• ABOUT THIS TASK: Pick each line containing "rect" out of the records.

[Document layout analysis data]

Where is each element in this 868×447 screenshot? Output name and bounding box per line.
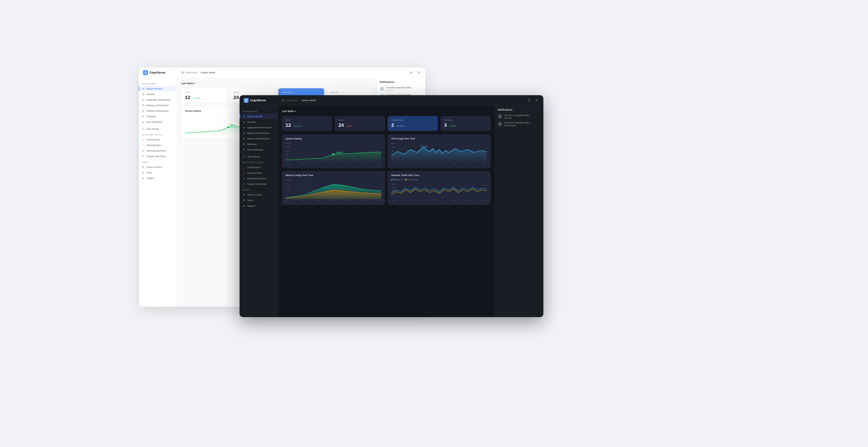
sidebar-item-geo[interactable]: ⊙ Geo Dashboard	[139, 119, 177, 125]
dark-critical-icon: △	[242, 166, 245, 169]
svg-text:200: 200	[391, 187, 396, 188]
svg-point-31	[529, 100, 530, 101]
svg-text:300: 300	[391, 183, 396, 185]
dark-team-icon: ⊙	[242, 199, 245, 202]
dark-arrow-up-2: ↑	[406, 125, 407, 127]
dark-sidebar-team[interactable]: ⊙ Team	[240, 198, 278, 203]
svg-rect-7	[183, 72, 184, 72]
dark-stat-overload-change: +6.08%	[448, 125, 456, 127]
svg-rect-6	[181, 72, 182, 72]
admin-section: Admin	[139, 159, 177, 164]
dark-uptime-x-labels: 24.0125.0126.0127.0128.0129.0130.01	[286, 164, 381, 165]
svg-text:75: 75	[391, 146, 395, 148]
chevron-down-icon: ▾	[194, 82, 195, 84]
dark-network-icon: ⊙	[242, 137, 245, 140]
svg-text:0: 0	[391, 194, 393, 196]
dark-sidebar-network[interactable]: ⊙ Network Infrastructure	[240, 136, 278, 141]
sidebar-item-team[interactable]: ⊙ Team	[139, 170, 177, 175]
dark-settings-icon[interactable]	[527, 98, 532, 103]
dark-backup-icon: ⊙	[242, 132, 245, 134]
dark-custom-icon: ≡	[242, 182, 245, 185]
svg-text:96: 96	[286, 154, 289, 156]
sidebar-item-alert-activity[interactable]: ☐ Alert Activity	[139, 126, 177, 132]
legend-network-in-dot	[391, 179, 393, 180]
sidebar-item-custom[interactable]: ≡ Custom Alert Rules	[139, 153, 177, 159]
svg-text:25: 25	[391, 154, 395, 156]
svg-point-10	[411, 72, 412, 73]
dark-sidebar-support[interactable]: ⊙ Support	[240, 203, 278, 209]
dark-sidebar-alert-activity[interactable]: ☐ Alert Activity	[240, 154, 278, 159]
svg-point-15	[227, 127, 229, 128]
light-breadcrumb: Dashboards / System Health	[181, 71, 409, 74]
sidebar-item-info[interactable]: ≡ Informational Alerts	[139, 148, 177, 153]
svg-point-36	[332, 153, 335, 155]
svg-text:99%: 99%	[230, 124, 236, 127]
dark-notif-avatar-2: 🐛	[498, 122, 503, 126]
svg-rect-8	[181, 73, 182, 74]
stat-errors-label: Errors	[185, 91, 223, 93]
sidebar-item-support[interactable]: ⊙ Support	[139, 175, 177, 181]
dark-breadcrumb-parent: Dashboards	[286, 99, 298, 102]
legend-network-out: Network Out	[405, 179, 418, 181]
light-stat-errors: Errors 12 +11.01% ↑	[181, 88, 227, 103]
info-alert-icon: ≡	[142, 149, 145, 152]
dark-stat-alarms-label: Alarms	[339, 119, 381, 121]
stat-errors-value: 12	[185, 95, 190, 100]
access-icon: ⊙	[142, 166, 145, 168]
dark-memory-area: 100 75 50 25 0	[286, 179, 381, 199]
svg-point-1	[145, 72, 146, 73]
dark-header: CogniSense Dashboards / System Health	[240, 95, 544, 106]
dark-uptime-svg: 99% 100 100 98 96 94	[286, 142, 381, 163]
dark-sidebar-backup[interactable]: ⊙ Backup and Recovery	[240, 130, 278, 136]
grid-icon	[181, 71, 184, 74]
light-settings-icon[interactable]	[409, 70, 413, 75]
dark-stat-critical-value: 2	[391, 123, 394, 128]
support-icon: ⊙	[142, 177, 145, 179]
svg-text:99%: 99%	[336, 151, 343, 154]
dark-support-icon: ⊙	[242, 204, 245, 207]
dark-stats-row: Errors 12 +11.01% ↑ Alarms 24 -0.03% ↓	[282, 116, 491, 131]
dark-sidebar-security[interactable]: ⊙ Security	[240, 119, 278, 125]
dark-chevron-icon: ▾	[295, 110, 296, 112]
svg-text:+1%: +1%	[421, 146, 427, 148]
dark-stat-errors-value: 12	[286, 123, 291, 128]
multi-tier-section: Multi-Tier Alerts	[139, 132, 177, 137]
sidebar-item-network[interactable]: ⊙ Network Infrastructure	[139, 108, 177, 113]
dark-sidebar-critical[interactable]: △ Critical Alerts	[240, 165, 278, 170]
svg-text:0: 0	[391, 158, 393, 160]
sidebar-item-backup[interactable]: ⊙ Backup and Recovery	[139, 102, 177, 108]
dark-sidebar-hardware[interactable]: ⊙ Hardware	[240, 141, 278, 147]
dark-chart-network: Network Traffic Over Time Network In Net…	[388, 171, 491, 205]
dark-sidebar-custom[interactable]: ≡ Custom Alert Rules	[240, 181, 278, 187]
dark-sidebar-system-health[interactable]: ⊙ System Health	[240, 113, 278, 119]
sidebar-item-security[interactable]: ⊙ Security	[139, 91, 177, 97]
dark-app-perf-icon: ⊙	[242, 126, 245, 129]
light-time-filter[interactable]: Last Week ▾	[181, 82, 195, 85]
dark-time-filter[interactable]: Last Week ▾	[282, 110, 296, 112]
dark-sidebar-info[interactable]: ≡ Informational Alerts	[240, 176, 278, 181]
dark-notifications: Notifications 🐛 You have a bug that need…	[495, 106, 544, 317]
dark-sidebar-access[interactable]: ⊙ Access Control	[240, 192, 278, 198]
light-bell-icon[interactable]	[416, 70, 421, 75]
dark-sidebar-warning[interactable]: △ Warning Alerts	[240, 170, 278, 176]
dark-header-actions	[527, 98, 539, 103]
dark-info-icon: ≡	[242, 177, 245, 180]
sidebar-item-app-perf[interactable]: ⊙ Application Performance	[139, 97, 177, 102]
svg-point-22	[246, 100, 247, 101]
dark-sidebar-geo[interactable]: ⊙ Geo Dashboard	[240, 147, 278, 152]
app-perf-icon: ⊙	[142, 98, 145, 101]
dark-sidebar-app-perf[interactable]: ⊙ Application Performance	[240, 125, 278, 130]
svg-rect-29	[282, 101, 283, 101]
dark-bell-icon[interactable]	[534, 98, 539, 103]
sidebar-item-critical[interactable]: △ Critical Alerts	[139, 137, 177, 142]
sidebar-item-warning[interactable]: △ Warning Alerts	[139, 142, 177, 148]
sidebar-item-access[interactable]: ⊙ Access Control	[139, 164, 177, 170]
light-header: CogniSense Dashboards / System Health	[139, 67, 425, 78]
sidebar-item-system-health[interactable]: ⊙ System Health	[139, 86, 177, 91]
dark-network-area: 300 200 100 0	[391, 182, 487, 199]
stat-alarms-label: Alarms	[234, 91, 272, 93]
svg-text:100: 100	[286, 146, 290, 148]
sidebar-item-hardware[interactable]: ⊙ Hardware	[139, 113, 177, 119]
dark-chart-cpu: CPU Usage Over Time	[388, 134, 491, 168]
svg-rect-30	[283, 101, 284, 101]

• SOLUTION TO THE EXERCISE:
svg-rect-7	[183, 72, 184, 72]
svg-rect-6	[181, 72, 182, 72]
svg-rect-8	[181, 73, 182, 74]
svg-rect-29	[282, 101, 283, 101]
svg-rect-30	[283, 101, 284, 101]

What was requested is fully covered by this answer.